» What to produce:
Every line with "Bakugan" in it must be copied from the data.

### Materials provided ###

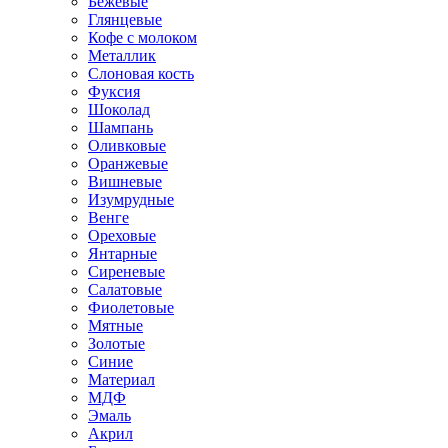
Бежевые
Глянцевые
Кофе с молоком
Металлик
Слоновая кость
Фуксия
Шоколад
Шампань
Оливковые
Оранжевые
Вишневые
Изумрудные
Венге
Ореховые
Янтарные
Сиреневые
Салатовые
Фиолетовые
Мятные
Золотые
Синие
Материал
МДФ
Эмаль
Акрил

###
### Materials provided ###

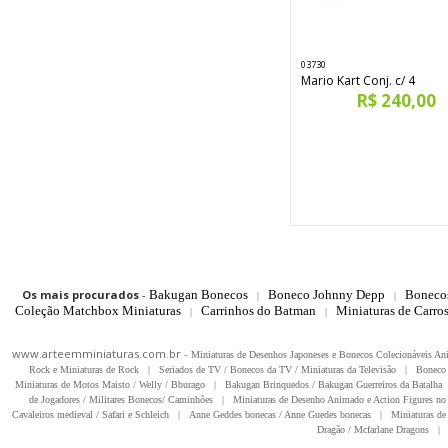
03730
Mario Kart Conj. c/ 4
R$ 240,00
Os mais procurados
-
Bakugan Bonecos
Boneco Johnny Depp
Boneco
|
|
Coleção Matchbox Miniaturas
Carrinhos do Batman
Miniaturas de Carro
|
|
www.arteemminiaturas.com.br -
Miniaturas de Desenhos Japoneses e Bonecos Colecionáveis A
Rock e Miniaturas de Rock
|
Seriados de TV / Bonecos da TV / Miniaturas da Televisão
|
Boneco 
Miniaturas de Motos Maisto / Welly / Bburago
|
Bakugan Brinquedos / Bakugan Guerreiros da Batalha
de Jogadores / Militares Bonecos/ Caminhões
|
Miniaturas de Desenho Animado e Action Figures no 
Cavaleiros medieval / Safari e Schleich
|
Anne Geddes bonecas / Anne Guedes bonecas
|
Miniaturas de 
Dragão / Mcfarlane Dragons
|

###
### Materials provided ###

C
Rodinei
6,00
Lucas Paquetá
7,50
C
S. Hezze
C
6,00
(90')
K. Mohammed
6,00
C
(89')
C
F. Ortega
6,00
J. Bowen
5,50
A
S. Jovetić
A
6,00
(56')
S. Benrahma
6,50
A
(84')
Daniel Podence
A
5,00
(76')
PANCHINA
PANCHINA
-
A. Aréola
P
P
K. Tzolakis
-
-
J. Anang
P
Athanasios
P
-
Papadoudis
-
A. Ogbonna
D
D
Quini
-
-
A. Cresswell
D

###

» Reply to the task:
Bakugan Bonecos
Bakugan Brinquedos / Bakugan Guerreiros da Batalha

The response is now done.